For ages, girls have been friend-zoning guys. You know, where a guy likes them, but they want to be “just friends” because “they’re a really nice person and you like hanging out with them,” only to then be cast aside by said guy, because said guy wasn’t “getting any.”
It’s the classic story of boy-meets-girl-and-gets-friendzoned-and-leaves-girl. It’s rare that you find some good guys to stick by your side, through thick and thin, to be your go-tos, your true homies. The guys you can go to for guy advice, the ones who you can watch sports with or drag to the mall sans complaint, the ones who pester you to no end because you’re basically their little sister. Those guys are keepers.
At least for a while.
Recently, I’ve noticed the trend of “bro-zoning.” Basically, like friend-zoning, but in this case, it’s the girls getting friend-zoned, and unlike guys, they stick around and actually care for the guy who turned them down. After many nights of going drink-for-drink and competing in pick-up soccer games, the guy realizes that this girl is a total bro and should be kept around. And if said girl is to develop any type of feelings for said guy, their fate is already settled: they are a bro, and therefore, they will not leave the bro-zone.
What’s the difference between the friend-zone and the bro-zone, you ask? Simple. People who are friend-zoned really don’t talk all that much, they’re just labeled as “friends” for the civil sake of having to interact from time to time. Those who are bro-zoned hang out quite often, spending quality time together and actually get to know each other on a deeper level. Being in the bro-zone sucks.
As a girl, you want to be cool and chill.
And if you’re anything like me, and grew up with brothers, you know how to kick it with boys and actually be a normal, functioning human being who doesn’t complain about their cuticle care every two seconds. After about eight long years, I feel as though I have completely mastered the balance of being a put-together preppy girl while still being able to shoot the breeze and sip whisky with my closest of guy friends.
I’ve been ask many times by my family and other friends why I don’t go for so-and-so, because they’re such a great guy, and we get along so well. Up until recent, I never thought about exploring the option of dating one of these guy friends. And now that it’s on my mind, I can’t get it off. Why don’t I try to date one of my good guy friends?
Because I’m already the bro, that’s why. I’ve been told over and over how cool I am and how chill I am and how I am so easy to talk to by all of my guy friends. I’ve been invited to formals because I’m a great date, who’s down to dance and drink and will put up with pictures for an hour or so while every other girl freaks out about getting the perfect angle. I’m the girl who every guy is dying to go to sorority date night with, because they know we’ll have a good time while having the chance to shamelessly flirt with other girls.
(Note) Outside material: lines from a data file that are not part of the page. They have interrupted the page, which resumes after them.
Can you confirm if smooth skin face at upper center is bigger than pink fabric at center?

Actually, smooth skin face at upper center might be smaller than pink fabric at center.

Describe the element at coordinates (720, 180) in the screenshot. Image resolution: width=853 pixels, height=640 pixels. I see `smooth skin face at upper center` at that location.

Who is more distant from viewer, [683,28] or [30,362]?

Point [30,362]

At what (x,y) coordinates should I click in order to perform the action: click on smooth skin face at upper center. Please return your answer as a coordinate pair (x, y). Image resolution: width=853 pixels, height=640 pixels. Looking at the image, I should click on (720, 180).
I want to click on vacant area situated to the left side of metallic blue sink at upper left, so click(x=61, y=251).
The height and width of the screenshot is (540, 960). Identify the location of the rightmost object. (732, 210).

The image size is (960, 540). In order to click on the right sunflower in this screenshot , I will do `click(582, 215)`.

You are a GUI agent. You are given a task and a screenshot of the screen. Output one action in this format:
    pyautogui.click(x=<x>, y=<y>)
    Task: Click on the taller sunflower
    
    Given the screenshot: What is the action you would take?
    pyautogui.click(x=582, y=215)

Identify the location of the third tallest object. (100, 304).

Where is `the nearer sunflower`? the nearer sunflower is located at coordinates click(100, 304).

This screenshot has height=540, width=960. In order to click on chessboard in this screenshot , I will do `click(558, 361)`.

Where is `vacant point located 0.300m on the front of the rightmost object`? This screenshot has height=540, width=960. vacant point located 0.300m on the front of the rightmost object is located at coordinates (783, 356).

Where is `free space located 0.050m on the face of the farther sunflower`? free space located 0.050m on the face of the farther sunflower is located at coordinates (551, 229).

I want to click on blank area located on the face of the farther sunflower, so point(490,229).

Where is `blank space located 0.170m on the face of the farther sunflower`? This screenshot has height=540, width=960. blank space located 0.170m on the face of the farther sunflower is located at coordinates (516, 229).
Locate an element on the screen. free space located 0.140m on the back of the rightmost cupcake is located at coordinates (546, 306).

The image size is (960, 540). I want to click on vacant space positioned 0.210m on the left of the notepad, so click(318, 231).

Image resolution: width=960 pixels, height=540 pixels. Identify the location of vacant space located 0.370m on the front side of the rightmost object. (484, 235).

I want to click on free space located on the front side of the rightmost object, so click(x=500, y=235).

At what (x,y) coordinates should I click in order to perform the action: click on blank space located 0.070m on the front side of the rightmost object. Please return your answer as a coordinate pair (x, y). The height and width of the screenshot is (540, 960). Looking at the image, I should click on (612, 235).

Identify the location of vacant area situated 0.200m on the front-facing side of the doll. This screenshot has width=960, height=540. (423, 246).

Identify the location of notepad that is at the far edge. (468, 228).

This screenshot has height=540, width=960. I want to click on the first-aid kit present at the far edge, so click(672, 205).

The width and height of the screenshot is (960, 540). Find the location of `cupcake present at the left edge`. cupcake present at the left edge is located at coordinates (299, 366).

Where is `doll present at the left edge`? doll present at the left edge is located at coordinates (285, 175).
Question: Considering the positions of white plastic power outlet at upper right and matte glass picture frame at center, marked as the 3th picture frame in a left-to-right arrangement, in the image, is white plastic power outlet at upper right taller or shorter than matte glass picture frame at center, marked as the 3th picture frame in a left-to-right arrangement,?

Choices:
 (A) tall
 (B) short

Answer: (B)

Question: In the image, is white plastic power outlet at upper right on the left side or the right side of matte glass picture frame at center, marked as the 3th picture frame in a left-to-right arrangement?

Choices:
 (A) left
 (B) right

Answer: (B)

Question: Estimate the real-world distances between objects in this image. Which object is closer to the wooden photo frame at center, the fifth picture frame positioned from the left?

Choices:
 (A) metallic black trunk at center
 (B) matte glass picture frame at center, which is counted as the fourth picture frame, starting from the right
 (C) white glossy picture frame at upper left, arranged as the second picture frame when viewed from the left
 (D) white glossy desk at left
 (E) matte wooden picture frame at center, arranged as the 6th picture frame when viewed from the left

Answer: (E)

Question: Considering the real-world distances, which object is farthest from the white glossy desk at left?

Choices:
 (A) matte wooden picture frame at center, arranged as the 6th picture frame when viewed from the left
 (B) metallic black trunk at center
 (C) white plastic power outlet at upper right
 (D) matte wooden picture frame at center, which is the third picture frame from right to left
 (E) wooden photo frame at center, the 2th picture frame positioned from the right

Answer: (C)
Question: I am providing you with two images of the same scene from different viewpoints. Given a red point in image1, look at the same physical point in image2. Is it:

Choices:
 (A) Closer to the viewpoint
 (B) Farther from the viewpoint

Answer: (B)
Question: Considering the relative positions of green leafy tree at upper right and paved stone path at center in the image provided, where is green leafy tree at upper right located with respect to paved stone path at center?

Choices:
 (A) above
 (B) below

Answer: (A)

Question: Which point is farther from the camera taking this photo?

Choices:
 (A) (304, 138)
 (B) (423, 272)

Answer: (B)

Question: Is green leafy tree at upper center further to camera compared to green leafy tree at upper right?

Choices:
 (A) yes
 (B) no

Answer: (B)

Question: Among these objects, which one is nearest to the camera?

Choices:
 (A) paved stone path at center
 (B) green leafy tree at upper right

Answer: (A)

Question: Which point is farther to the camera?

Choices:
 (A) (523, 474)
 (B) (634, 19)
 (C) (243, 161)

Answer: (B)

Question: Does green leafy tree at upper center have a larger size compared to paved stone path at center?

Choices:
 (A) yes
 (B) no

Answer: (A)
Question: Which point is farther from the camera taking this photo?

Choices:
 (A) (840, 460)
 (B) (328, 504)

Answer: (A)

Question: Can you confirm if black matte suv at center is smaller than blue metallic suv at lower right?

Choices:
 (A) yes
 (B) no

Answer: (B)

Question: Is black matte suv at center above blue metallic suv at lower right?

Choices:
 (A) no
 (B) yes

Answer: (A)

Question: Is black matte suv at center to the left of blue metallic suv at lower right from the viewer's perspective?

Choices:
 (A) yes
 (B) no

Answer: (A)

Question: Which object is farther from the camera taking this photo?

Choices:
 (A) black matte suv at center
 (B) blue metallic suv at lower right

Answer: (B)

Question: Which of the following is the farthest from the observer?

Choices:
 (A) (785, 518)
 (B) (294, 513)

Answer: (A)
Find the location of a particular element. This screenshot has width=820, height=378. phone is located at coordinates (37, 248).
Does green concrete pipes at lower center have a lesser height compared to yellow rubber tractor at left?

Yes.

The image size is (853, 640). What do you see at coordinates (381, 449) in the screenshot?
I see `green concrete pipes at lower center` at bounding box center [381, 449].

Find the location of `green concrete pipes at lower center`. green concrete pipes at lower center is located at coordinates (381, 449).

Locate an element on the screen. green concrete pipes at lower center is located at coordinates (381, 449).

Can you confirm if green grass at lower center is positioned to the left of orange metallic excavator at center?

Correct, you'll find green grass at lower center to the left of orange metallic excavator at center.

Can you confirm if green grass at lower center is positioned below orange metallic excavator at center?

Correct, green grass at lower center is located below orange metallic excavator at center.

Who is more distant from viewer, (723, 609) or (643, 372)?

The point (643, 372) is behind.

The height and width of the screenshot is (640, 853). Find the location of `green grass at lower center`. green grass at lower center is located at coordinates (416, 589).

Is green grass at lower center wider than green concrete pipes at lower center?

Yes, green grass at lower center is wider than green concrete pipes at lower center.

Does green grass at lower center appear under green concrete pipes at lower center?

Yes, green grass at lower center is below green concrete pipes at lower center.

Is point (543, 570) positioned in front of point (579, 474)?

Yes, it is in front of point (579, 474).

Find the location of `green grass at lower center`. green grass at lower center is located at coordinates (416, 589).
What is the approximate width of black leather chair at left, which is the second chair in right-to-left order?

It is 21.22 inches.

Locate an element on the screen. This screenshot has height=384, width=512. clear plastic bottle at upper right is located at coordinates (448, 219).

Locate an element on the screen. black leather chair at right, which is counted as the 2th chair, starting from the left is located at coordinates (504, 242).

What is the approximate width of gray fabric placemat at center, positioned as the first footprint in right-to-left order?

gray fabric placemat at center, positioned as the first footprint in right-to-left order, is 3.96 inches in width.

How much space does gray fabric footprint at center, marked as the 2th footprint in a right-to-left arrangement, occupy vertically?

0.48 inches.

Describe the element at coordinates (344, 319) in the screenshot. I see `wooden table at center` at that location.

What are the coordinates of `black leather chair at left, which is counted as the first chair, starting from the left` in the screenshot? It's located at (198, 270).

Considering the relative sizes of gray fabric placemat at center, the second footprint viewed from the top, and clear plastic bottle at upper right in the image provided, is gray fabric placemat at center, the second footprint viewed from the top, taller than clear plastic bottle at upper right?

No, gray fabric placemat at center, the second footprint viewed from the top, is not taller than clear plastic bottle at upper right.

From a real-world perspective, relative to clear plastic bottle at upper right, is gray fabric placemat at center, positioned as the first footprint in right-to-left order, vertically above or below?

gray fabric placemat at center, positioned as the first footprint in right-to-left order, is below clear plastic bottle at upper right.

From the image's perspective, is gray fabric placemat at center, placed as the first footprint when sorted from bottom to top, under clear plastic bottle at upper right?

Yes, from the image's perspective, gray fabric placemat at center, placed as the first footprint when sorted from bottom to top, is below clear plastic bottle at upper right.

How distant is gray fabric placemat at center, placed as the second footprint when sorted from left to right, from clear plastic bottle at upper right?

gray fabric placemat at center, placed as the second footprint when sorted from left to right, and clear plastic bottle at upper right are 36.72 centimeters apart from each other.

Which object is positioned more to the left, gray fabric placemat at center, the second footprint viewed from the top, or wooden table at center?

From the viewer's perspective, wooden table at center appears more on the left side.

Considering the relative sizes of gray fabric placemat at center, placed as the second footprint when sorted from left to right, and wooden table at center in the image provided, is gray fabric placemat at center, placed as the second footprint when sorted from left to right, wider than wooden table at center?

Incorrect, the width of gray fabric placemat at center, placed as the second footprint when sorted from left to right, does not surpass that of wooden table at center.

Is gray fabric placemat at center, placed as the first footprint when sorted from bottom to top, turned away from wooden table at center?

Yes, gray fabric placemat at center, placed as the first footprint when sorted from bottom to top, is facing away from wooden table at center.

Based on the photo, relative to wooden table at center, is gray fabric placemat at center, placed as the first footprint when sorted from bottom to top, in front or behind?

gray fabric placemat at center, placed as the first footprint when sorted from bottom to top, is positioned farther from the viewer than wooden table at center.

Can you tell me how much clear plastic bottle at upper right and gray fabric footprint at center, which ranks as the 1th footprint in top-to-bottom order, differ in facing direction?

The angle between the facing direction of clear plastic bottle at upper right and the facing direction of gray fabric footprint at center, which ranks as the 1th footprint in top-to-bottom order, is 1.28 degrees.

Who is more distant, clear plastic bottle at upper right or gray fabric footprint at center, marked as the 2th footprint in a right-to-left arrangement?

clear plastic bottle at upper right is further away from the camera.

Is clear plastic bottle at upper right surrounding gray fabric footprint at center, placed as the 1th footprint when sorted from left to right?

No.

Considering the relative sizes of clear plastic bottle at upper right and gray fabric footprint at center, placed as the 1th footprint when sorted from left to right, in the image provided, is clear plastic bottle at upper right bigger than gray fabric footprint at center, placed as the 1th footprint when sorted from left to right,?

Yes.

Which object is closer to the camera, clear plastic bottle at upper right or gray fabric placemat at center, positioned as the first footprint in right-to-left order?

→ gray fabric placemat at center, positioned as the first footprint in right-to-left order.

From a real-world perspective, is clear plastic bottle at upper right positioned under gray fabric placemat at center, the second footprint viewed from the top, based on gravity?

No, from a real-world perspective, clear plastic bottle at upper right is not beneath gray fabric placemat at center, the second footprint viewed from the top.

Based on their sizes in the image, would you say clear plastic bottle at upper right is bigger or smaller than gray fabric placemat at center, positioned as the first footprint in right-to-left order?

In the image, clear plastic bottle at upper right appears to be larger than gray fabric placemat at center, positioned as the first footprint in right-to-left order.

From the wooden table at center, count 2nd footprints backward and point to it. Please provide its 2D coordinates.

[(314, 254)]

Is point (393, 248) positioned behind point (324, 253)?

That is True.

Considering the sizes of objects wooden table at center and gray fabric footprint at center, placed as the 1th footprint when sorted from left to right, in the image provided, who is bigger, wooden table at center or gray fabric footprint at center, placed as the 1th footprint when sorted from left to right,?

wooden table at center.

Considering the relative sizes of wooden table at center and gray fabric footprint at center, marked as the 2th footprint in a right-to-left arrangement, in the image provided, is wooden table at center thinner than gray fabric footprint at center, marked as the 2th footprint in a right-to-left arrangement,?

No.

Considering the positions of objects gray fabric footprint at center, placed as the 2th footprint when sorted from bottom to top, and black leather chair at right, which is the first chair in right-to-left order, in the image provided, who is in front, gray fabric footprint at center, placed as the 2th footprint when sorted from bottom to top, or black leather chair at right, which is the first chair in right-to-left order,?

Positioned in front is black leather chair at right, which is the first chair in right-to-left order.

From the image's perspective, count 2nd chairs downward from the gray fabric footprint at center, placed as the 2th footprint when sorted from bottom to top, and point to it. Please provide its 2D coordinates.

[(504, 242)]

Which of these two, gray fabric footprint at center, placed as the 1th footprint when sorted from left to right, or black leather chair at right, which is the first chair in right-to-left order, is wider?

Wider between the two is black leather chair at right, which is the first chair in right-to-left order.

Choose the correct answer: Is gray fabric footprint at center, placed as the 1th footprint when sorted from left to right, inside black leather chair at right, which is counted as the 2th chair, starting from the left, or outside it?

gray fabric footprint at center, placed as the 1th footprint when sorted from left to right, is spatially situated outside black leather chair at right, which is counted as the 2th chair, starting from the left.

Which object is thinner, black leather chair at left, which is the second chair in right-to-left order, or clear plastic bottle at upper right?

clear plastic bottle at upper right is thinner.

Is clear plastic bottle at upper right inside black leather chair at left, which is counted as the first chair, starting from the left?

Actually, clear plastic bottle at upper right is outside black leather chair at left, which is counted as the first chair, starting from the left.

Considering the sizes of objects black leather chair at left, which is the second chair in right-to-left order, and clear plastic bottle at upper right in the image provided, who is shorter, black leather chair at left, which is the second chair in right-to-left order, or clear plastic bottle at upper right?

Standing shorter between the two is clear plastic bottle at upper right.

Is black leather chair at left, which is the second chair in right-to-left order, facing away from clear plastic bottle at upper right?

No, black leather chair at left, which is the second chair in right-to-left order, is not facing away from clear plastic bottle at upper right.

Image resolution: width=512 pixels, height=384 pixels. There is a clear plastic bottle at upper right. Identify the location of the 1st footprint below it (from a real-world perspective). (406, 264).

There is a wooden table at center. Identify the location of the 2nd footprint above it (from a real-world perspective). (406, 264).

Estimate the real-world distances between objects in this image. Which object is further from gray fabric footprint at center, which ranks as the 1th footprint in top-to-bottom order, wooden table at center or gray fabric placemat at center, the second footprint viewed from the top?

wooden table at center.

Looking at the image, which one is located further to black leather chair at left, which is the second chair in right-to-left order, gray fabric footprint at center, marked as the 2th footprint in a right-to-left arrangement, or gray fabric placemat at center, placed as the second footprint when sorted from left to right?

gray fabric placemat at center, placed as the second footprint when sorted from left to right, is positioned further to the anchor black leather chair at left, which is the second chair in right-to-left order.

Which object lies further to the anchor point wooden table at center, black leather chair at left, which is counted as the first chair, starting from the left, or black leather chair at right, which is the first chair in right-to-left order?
“Why are all girls so crazy? Why can’t they be more like you?” I’ve heard these statements more than enough times. Sometimes, I just want to grab and shake my guy friends, and tell them that I am cool, chill, and 100% datable, even if i’m not super into them, but just to make a point. Where, in the unwritten-but-universally-known rules of the universe, does it say that a girl needs to be certifiably insane, crazy-eyes and all, to be girlfriend material? It doesn’t. But alas, they are stuck in a vicious cycle, unable to realize that sometimes dating a girl you get along with so well, even if she’s in the bro-zone, is the right way to go.
I’m in college. I’m young. I’m on the brink of greatness; I can feel the rest of my life starting to begin, it’s just around the corner. I’m content with not dating anyone right this moment. So I’ll go to that frat party, I’ll crack open a Coors, and shoot the breeze with my friends.